- **Data for review**:
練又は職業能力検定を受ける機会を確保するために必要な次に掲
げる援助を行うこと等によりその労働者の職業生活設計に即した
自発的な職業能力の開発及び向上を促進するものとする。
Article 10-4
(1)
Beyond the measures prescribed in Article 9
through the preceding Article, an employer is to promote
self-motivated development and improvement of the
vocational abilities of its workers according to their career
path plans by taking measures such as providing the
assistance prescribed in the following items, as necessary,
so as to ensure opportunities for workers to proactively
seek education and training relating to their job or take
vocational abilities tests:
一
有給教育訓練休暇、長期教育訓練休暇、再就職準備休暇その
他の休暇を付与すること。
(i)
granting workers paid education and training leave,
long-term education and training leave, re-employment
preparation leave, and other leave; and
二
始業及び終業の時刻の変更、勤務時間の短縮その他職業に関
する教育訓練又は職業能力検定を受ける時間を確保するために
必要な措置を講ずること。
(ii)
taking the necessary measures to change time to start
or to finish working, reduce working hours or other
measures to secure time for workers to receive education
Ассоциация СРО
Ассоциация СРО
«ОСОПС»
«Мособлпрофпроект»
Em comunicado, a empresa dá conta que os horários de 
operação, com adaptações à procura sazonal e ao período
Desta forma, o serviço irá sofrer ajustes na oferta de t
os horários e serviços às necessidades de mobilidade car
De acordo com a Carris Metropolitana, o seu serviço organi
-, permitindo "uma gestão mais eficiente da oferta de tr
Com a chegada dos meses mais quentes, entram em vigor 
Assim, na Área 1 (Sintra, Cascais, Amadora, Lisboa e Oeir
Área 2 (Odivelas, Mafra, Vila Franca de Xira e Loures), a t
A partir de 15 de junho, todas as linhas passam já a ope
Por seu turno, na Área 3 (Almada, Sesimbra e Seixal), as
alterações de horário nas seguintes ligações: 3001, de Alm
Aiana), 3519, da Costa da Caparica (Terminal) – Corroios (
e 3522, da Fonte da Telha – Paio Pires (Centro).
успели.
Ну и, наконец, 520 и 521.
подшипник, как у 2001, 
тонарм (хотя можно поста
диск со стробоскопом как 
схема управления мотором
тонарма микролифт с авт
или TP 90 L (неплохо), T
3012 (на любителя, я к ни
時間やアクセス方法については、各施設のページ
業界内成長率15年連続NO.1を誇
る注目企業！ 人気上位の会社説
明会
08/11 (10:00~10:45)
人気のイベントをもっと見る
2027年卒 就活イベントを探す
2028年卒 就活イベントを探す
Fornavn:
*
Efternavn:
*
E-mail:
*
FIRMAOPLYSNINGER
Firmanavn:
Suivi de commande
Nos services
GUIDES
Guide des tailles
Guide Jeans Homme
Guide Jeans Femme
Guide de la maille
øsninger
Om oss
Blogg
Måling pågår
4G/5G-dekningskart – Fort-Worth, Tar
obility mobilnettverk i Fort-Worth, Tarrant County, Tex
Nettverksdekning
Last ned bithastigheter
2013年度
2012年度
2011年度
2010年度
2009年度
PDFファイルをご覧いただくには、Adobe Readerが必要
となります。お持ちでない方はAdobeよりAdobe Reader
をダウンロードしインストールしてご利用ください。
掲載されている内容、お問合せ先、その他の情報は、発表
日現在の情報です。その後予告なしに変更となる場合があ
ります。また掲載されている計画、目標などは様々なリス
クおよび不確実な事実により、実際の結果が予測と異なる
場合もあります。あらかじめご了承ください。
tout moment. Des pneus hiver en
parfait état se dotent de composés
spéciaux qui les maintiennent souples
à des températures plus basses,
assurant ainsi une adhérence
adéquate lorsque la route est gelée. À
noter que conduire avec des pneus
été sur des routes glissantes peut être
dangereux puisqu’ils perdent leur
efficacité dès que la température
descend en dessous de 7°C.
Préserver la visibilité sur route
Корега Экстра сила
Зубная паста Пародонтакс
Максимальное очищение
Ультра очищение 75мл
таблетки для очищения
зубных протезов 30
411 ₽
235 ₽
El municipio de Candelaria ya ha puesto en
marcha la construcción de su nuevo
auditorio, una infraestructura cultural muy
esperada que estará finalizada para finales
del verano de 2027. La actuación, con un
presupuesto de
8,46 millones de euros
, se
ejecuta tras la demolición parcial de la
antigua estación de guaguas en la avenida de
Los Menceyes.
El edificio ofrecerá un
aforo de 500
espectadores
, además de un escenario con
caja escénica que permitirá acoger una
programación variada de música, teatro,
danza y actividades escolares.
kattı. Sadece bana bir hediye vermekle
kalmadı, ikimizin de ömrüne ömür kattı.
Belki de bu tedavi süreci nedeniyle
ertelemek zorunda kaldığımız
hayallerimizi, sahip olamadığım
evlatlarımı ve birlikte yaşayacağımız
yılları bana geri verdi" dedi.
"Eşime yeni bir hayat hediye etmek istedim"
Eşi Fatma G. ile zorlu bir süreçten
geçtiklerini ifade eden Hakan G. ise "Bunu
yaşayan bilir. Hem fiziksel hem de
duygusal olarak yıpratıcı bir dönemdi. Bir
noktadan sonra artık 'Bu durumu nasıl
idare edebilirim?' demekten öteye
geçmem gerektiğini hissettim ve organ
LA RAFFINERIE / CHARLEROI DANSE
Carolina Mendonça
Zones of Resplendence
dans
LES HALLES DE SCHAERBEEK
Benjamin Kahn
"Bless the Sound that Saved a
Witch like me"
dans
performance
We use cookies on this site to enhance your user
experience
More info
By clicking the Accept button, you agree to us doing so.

- **Activity**: Copy each line in the data that holds the word "Article".

- **Exercise output**:
Article 10-4
Beyond the measures prescribed in Article 9
through the preceding Article, an employer is to promote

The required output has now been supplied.